Although we don't believe in timing the market or panicking over market movements, we do like to keep an eye on big changes -- just in case they're material to our investing thesis.
What: Shares of Avanir Pharmaceuticals (NASDAQ: AVNR), a biopharmaceutical company focused on developing therapies to treat central nervous system disorders, rocketed higher by as much as 13% after agreeing to be purchased by Japan's Otsuka Pharmaceuticals.
So what: Under the terms of the $3.5 billion deal announced before the opening bell today, Otsuka will pay $17 in cash for each share of Avanir. Both boards have already approved the deal with closing expected to take place in the first quarter of 2015.

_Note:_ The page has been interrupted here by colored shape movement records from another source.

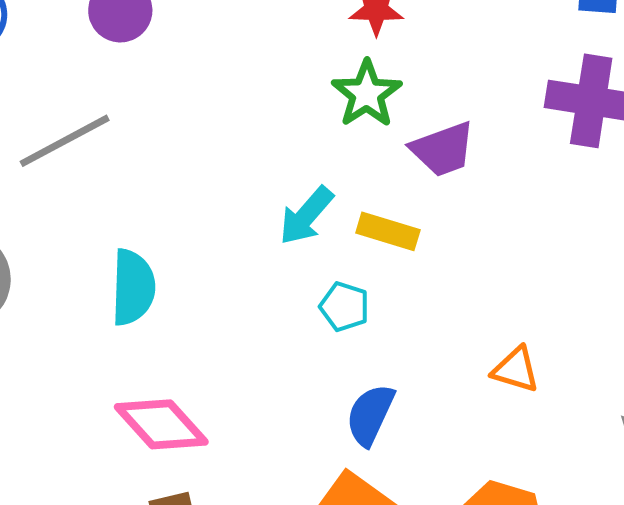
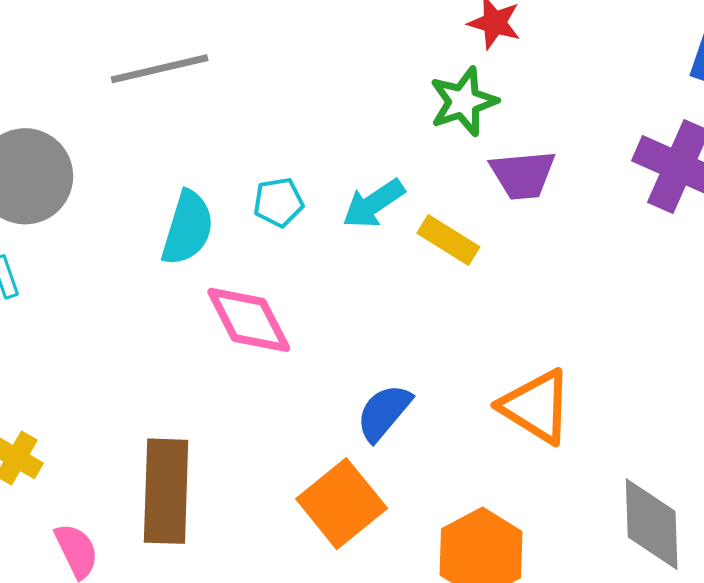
cyan pentagon: (344, 307) -> (278, 202), moved, turned 30
orange triangle: (516, 370) -> (536, 407), size x1.6
pink diamond: (161, 424) -> (249, 320), moved

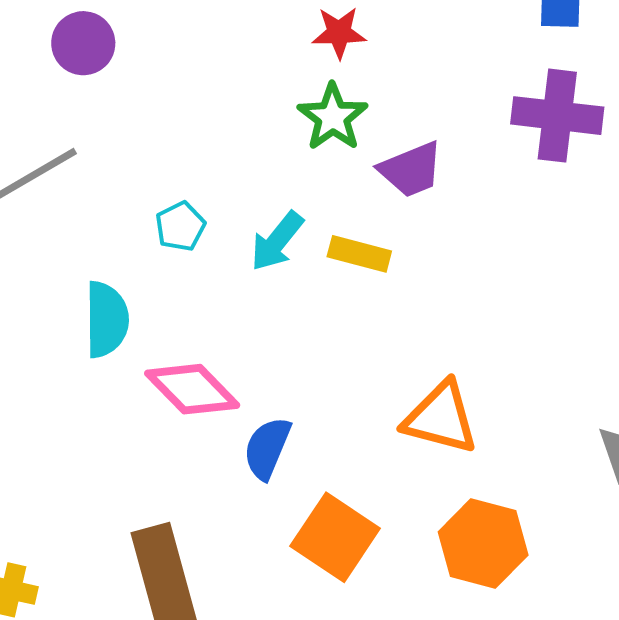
cyan pentagon: (278, 202) -> (180, 226), moved
orange triangle: (536, 407) -> (441, 418), moved
blue semicircle: (384, 412) -> (267, 448), moved

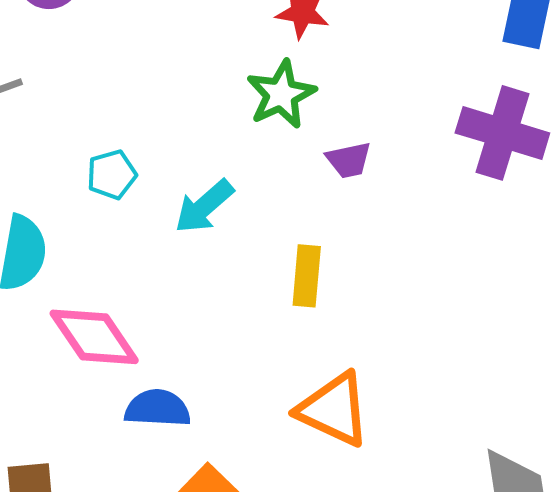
purple trapezoid: (411, 170) -> (349, 160), size x0.7
yellow rectangle: (359, 254) -> (307, 276), moved, turned 70
blue semicircle: (267, 448) -> (158, 408), turned 60

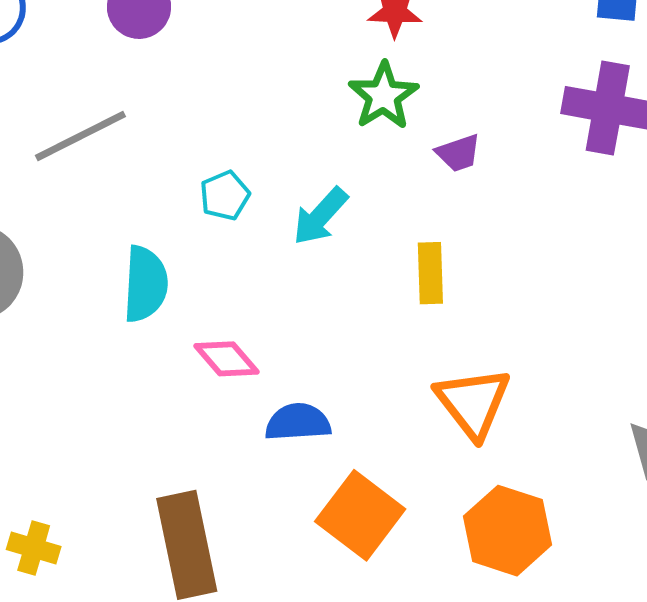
pink diamond: (94, 337) -> (227, 359), size x0.7
orange triangle: (334, 410) -> (473, 403), turned 34

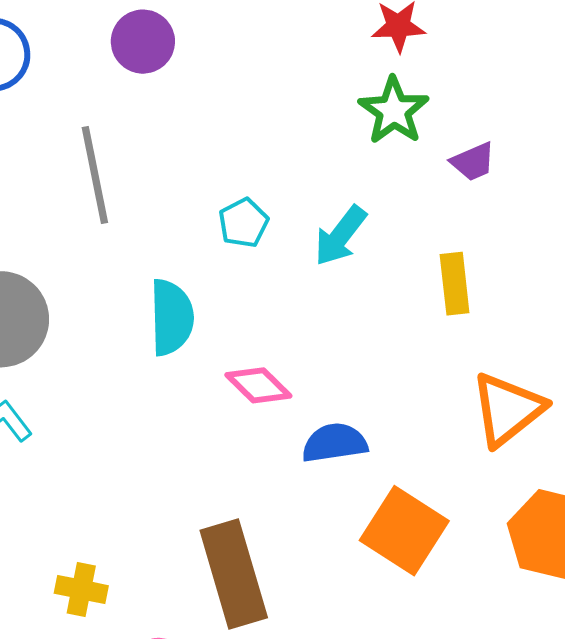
gray line: (80, 136) -> (95, 175), turned -70
orange triangle: (473, 403) -> (508, 409), turned 34

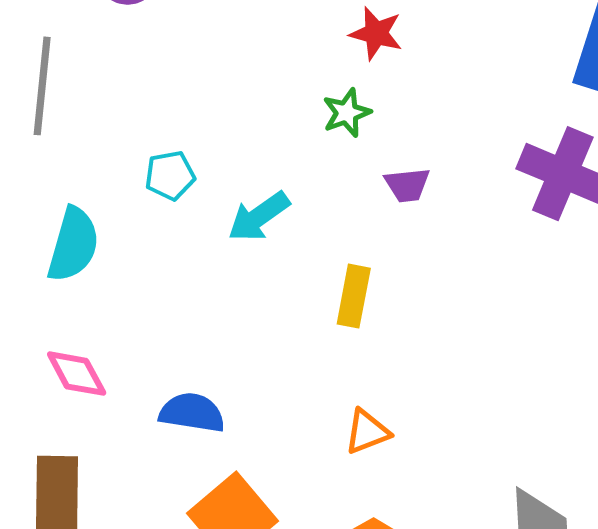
green star: (394, 111) -> (347, 113), size x0.7
pink diamond: (258, 385) -> (77, 374), moved
orange triangle: (508, 409) -> (367, 432), size x0.6

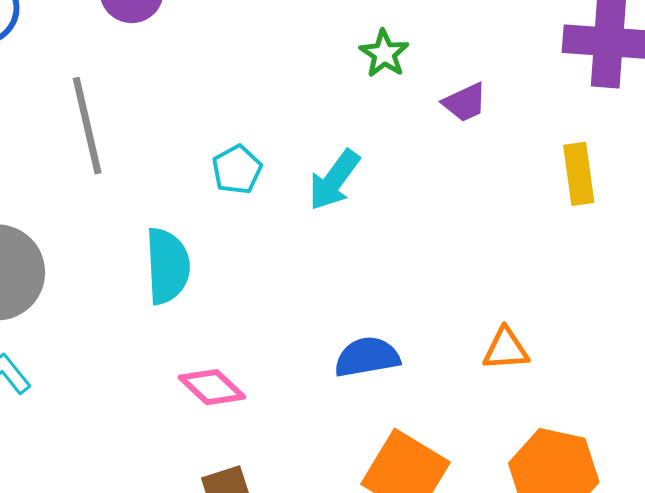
yellow rectangle: (354, 296) -> (579, 174), moved
blue semicircle: (192, 413) -> (367, 357), moved
orange triangle: (367, 432) -> (506, 349), turned 36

With the purchase Otsuka gains access to Food and Drug Administration-approved pseudobulbar affect drug Nuedexta which is on pace for a little over $100 million a year in sales based on its $26.5 million in revenue in the third quarter. More importantly, Otsuka gains AVP-923, Avanir's promising pipeline candidate to treat agitation associated with Alzheimer's disease. In addition, Otsuka will also own the rights to AVP-825, an experimental inhaled migraine medication that was rejected by the FDA last month, but may eventually have another shot at approval once the FDA's concerns are resolved.
Now what: I'll be the first to admit that I'm a bit shocked by the price paid for Avanir by Otsuka -- it seems steep. Alzheimer's has traditionally been one of the toughest diseases for pharmaceutical companies to crack (the blood-brain barrier is tricky to overcome), and if AVP-923 fails to live up to the hype in late-stage studies then Otsuka is probably going to lose on this deal.

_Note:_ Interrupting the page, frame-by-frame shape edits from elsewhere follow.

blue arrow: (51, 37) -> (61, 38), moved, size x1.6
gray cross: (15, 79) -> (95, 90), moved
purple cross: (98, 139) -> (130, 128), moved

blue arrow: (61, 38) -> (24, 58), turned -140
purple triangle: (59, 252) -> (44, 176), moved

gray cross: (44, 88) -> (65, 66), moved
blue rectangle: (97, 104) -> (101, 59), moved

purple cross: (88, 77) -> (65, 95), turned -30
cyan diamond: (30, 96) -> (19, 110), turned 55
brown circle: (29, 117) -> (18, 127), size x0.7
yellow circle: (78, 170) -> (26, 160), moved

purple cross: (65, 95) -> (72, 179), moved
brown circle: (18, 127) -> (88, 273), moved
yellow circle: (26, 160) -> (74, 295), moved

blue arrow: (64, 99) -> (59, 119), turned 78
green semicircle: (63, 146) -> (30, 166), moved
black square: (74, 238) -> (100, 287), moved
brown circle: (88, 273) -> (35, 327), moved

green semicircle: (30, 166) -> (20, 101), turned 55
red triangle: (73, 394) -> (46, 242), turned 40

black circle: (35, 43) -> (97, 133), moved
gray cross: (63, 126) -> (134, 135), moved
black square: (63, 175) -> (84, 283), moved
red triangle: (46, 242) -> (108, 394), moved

Of course, AVP-923 has its merits too. The drug performed well in midstage trials, hitting its primary endpoint of reducing agitation in Alzheimer's patients, and many of the secondary endpoints also demonstrated its efficacy. Best of all, because Alzheimer's drug are so difficult to develop, any approved drug could have a long shelf life with minimal competition.
For now I'm going to say the jury's out on this deal. It could be a winner if AVP-923 is approved, but that's a lot of money riding on one drug hopeful. Nuedexta and AVP-825 are probably not going to provide enough sales to justify a $3.5 billion valuation by themselves.